ASSIGNED TASK = All lines from the one containing "Как лучше помыть агрегат?" through the end of the entries below should appear in the answer exactly, with no others.

Transcribed page contents =

****************************************

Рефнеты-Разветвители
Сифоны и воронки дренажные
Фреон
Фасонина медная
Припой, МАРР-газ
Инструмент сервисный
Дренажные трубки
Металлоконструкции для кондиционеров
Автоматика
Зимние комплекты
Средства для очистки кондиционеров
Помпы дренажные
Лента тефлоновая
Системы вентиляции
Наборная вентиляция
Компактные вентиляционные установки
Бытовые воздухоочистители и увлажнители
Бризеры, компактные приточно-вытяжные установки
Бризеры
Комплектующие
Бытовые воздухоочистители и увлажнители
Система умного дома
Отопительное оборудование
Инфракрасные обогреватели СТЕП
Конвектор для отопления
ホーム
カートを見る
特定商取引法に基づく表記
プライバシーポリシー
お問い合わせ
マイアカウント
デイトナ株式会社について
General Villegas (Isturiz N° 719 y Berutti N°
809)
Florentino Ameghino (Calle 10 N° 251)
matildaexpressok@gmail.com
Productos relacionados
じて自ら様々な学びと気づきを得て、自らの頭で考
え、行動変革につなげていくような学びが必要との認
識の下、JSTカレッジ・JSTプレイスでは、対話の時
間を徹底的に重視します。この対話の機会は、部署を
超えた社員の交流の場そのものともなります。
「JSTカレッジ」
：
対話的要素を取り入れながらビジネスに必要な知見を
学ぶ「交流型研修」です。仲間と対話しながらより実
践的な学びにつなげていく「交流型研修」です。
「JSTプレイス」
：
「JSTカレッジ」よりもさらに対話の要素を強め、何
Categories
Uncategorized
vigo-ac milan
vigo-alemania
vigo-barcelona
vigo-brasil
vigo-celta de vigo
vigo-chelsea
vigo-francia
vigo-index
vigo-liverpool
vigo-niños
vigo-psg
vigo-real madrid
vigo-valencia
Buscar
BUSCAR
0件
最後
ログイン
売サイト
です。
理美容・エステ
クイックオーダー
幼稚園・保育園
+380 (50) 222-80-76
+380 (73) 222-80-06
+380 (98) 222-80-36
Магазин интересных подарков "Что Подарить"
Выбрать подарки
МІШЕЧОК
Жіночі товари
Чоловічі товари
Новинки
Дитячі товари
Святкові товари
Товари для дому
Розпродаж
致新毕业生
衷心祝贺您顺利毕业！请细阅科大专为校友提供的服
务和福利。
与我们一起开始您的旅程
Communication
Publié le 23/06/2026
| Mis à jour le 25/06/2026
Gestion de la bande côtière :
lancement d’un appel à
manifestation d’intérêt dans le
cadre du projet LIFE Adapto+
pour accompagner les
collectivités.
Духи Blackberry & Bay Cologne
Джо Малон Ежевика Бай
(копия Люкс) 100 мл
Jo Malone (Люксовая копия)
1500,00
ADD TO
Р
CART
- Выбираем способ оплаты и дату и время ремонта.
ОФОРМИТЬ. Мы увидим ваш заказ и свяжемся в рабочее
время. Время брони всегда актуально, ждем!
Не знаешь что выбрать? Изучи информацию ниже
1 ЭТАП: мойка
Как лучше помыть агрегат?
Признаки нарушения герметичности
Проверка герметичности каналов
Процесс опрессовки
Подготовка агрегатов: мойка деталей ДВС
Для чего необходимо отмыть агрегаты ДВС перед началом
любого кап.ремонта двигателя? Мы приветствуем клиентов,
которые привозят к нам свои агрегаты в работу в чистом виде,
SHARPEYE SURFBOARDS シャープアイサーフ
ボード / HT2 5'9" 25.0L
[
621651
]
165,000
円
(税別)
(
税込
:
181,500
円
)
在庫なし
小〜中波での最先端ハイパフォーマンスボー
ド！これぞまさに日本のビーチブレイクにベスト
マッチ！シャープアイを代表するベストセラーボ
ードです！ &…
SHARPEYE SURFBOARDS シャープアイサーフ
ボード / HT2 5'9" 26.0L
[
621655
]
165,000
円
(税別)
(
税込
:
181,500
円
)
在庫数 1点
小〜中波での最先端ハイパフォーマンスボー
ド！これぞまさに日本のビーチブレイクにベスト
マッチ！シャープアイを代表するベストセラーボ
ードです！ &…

****************************************

COMPLETED TASK =
Как лучше помыть агрегат?
Признаки нарушения герметичности
Проверка герметичности каналов
Процесс опрессовки
Подготовка агрегатов: мойка деталей ДВС
Для чего необходимо отмыть агрегаты ДВС перед началом
любого кап.ремонта двигателя? Мы приветствуем клиентов,
которые привозят к нам свои агрегаты в работу в чистом виде,
SHARPEYE SURFBOARDS シャープアイサーフ
ボード / HT2 5'9" 25.0L
[
621651
]
165,000
円
(税別)
(
税込
:
181,500
円
)
在庫なし
小〜中波での最先端ハイパフォーマンスボー
ド！これぞまさに日本のビーチブレイクにベスト
マッチ！シャープアイを代表するベストセラーボ
ードです！ &…
SHARPEYE SURFBOARDS シャープアイサーフ
ボード / HT2 5'9" 26.0L
[
621655
]
165,000
円
(税別)
(
税込
:
181,500
円
)
在庫数 1点
小〜中波での最先端ハイパフォーマンスボー
ド！これぞまさに日本のビーチブレイクにベスト
マッチ！シャープアイを代表するベストセラーボ
ードです！ &…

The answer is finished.